# Canadian fishing trip in early June



## shall (4 mo ago)

Hi. My friend and I are going to Canada (Lake Nipigon area) in the search of trophy pike and walleye. Since this trip is new to us, we were hoping for recommendations.

1. What lb braid? 50 was the recommendation to us.
2. How big of a leader? Does color (black, silver, green) make a difference?
3. Since we will be mostly trolling, any lure (with size and color) recommendations? We heard spoons and hot n tots worked well.


----------



## Waif (Oct 27, 2013)

Nipigon has it's own regulations.
Barbless hooks meaning a fingernail won't snag or bump on a crushed flat to shank barb.

Steel leaders can reduce catches.
Ball bearing swivels can help with common spoons twists when trolling. Quality swivels (well all tackle vs cheap).
Not all spoons will perform great being trolled or even with a swivel.
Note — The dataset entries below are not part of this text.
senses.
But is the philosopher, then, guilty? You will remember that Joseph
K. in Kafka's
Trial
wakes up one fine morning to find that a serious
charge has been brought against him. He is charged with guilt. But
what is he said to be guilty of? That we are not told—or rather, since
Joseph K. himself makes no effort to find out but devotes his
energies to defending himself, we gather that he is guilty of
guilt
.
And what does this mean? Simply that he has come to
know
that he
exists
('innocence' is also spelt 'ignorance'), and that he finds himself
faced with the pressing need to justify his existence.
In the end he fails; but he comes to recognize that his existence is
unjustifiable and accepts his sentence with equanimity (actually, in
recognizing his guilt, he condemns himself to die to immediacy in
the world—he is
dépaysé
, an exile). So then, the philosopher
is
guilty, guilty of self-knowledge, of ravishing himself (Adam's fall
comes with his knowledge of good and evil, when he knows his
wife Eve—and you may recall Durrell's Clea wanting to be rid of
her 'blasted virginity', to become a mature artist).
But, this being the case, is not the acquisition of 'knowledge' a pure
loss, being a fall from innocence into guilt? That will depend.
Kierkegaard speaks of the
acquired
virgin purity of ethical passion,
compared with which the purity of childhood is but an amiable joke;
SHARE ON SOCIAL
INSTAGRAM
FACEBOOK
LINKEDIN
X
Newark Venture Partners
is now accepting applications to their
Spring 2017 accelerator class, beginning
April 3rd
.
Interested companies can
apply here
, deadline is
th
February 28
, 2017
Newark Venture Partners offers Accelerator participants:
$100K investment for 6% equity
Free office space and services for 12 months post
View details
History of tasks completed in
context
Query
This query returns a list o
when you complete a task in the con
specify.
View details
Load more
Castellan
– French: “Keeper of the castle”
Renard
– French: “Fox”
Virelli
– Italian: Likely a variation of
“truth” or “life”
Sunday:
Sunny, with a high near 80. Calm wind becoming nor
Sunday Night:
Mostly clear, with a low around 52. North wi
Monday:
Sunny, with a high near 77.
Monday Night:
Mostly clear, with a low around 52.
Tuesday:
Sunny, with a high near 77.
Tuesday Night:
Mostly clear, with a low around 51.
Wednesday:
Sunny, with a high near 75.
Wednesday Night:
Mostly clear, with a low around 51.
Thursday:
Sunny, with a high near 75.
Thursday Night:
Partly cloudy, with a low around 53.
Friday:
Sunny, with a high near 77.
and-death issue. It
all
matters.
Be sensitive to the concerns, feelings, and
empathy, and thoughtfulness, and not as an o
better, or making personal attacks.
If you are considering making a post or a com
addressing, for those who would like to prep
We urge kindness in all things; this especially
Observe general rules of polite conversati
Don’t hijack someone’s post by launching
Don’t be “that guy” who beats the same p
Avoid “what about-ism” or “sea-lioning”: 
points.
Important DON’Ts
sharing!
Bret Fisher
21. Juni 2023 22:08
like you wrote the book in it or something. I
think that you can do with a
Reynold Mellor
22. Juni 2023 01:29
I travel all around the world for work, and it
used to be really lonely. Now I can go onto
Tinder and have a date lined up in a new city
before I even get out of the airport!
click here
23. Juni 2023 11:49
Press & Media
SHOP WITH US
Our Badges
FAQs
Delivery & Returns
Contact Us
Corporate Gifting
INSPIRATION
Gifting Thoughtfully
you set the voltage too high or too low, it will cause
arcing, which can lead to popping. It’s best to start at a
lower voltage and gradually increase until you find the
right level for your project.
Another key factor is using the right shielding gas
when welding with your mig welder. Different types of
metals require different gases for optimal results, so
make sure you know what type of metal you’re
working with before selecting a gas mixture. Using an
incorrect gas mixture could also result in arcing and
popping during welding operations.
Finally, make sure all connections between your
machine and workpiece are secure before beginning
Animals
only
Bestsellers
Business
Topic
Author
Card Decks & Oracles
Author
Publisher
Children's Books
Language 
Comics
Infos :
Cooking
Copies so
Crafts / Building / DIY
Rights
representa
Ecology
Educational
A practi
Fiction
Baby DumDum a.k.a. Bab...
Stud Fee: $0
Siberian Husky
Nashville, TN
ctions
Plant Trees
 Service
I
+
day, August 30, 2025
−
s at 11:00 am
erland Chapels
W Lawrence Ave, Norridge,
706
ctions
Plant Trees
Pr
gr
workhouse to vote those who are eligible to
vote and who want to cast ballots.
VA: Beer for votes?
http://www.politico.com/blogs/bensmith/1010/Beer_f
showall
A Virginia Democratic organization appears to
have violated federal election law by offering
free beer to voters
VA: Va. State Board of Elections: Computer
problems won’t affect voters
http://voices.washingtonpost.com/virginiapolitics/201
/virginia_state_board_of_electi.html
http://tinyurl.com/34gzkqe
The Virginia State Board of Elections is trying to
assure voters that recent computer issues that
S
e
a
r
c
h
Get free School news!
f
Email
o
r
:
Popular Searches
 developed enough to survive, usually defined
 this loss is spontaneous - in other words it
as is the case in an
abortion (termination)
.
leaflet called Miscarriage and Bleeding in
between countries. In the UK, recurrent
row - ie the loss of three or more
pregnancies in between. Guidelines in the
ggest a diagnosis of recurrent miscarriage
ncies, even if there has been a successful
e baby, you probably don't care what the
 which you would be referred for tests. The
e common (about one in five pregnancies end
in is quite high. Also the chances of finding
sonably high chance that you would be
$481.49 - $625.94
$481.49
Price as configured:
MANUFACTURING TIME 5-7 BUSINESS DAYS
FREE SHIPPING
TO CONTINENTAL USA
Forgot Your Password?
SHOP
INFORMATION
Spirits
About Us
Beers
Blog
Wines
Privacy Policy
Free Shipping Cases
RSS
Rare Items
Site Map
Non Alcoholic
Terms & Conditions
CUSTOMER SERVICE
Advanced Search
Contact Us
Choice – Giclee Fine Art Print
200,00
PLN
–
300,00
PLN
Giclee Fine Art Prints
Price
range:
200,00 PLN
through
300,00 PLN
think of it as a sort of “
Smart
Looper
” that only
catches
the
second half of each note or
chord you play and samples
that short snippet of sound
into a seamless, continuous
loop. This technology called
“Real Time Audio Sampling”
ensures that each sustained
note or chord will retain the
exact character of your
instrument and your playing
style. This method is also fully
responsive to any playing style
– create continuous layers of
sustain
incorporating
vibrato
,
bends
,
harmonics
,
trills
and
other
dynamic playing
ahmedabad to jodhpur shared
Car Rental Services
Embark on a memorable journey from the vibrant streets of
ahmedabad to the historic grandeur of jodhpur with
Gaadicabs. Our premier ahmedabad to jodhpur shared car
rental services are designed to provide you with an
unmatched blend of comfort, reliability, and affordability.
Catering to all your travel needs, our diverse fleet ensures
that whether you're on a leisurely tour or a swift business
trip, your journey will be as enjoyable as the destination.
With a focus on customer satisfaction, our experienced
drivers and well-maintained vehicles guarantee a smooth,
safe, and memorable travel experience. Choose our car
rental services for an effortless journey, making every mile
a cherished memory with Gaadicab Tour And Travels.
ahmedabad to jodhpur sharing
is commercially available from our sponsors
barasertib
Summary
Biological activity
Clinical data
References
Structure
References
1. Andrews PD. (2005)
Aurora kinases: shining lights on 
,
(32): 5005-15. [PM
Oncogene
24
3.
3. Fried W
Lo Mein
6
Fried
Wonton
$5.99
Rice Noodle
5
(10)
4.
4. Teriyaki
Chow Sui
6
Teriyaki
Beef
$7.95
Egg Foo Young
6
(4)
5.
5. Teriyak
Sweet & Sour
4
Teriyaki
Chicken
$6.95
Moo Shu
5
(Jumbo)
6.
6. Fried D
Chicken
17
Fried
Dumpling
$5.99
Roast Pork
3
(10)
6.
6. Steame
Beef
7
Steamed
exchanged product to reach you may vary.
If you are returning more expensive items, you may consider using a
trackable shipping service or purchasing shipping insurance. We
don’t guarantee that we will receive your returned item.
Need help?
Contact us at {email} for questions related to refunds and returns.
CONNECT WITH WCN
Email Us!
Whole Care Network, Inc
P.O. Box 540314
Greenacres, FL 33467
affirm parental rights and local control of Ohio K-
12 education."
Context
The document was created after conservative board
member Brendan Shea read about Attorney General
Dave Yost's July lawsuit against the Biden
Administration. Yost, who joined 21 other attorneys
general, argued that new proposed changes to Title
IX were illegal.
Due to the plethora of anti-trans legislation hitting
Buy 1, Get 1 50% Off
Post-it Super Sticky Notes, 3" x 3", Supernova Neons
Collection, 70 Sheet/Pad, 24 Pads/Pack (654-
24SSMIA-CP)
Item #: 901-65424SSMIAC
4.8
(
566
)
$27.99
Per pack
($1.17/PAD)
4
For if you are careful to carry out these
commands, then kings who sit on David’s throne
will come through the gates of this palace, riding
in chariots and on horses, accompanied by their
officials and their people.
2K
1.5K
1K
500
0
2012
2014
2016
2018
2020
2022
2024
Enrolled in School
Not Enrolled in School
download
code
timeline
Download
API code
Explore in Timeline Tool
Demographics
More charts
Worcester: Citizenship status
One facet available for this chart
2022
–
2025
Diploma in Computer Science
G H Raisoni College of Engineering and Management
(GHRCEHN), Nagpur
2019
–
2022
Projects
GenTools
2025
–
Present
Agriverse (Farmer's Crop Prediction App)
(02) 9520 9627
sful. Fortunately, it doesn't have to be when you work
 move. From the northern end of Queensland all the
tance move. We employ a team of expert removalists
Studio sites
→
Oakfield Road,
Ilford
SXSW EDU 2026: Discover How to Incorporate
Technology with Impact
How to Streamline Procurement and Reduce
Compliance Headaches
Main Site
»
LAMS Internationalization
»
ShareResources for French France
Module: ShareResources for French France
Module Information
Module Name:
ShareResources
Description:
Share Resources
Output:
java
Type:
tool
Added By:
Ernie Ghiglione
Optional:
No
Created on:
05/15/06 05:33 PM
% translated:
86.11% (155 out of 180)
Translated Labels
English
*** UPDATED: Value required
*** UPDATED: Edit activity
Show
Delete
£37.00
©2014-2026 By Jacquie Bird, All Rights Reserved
3/4 oz. Daredevil imitations worked for me.
And get you some Williams wobblers. Silver. Gold. Hammered. Smooth. Maybe more silvers than golds.
Why they work when others don't , I attribute to Canada and the fish there. L.o.l....I don't have another reason.

Bring some fire tiger rapalas. Not floaters. Though you could bring some of them too.
There are other fish there if walleye or pike are off on a given day.

Nipigon is big. Watch the danged weather close.
For fish , watch the water temps.
There are multiple inlets. With warmer water leaving them. A sunny day can warm the feed more.
There is thermal mass in areas of Nipigon. How does areas of rock heated during the day affect the water temps near?
That is very different than other areas.

There are "niches". Varying by conditions including weather where older fish know multiple sites that suit them best at/in.
Not always in the lake. Keep that in mind if the weather is not good on the lake or fishing slows and you want to explore. Not just a more sheltered area but different temps , and prey ambush advantage sites.
Yes walleye like a little current. So can a pike. How and where they hunt when active can be close , but seperate.
That hints casting can beat trolling sometimes. Sometimes. Due to site, and prey behavior expectations.

Nipigon gets fished enough the fish are not ignorant.
It is what it is due to the regulations on it.
But bring some outside the box ideas if standard offerings and presentations are not getting much action.
Some slow jigs around 3/8 headed. 
Maybe a foot long or longer lure if in a warm water area.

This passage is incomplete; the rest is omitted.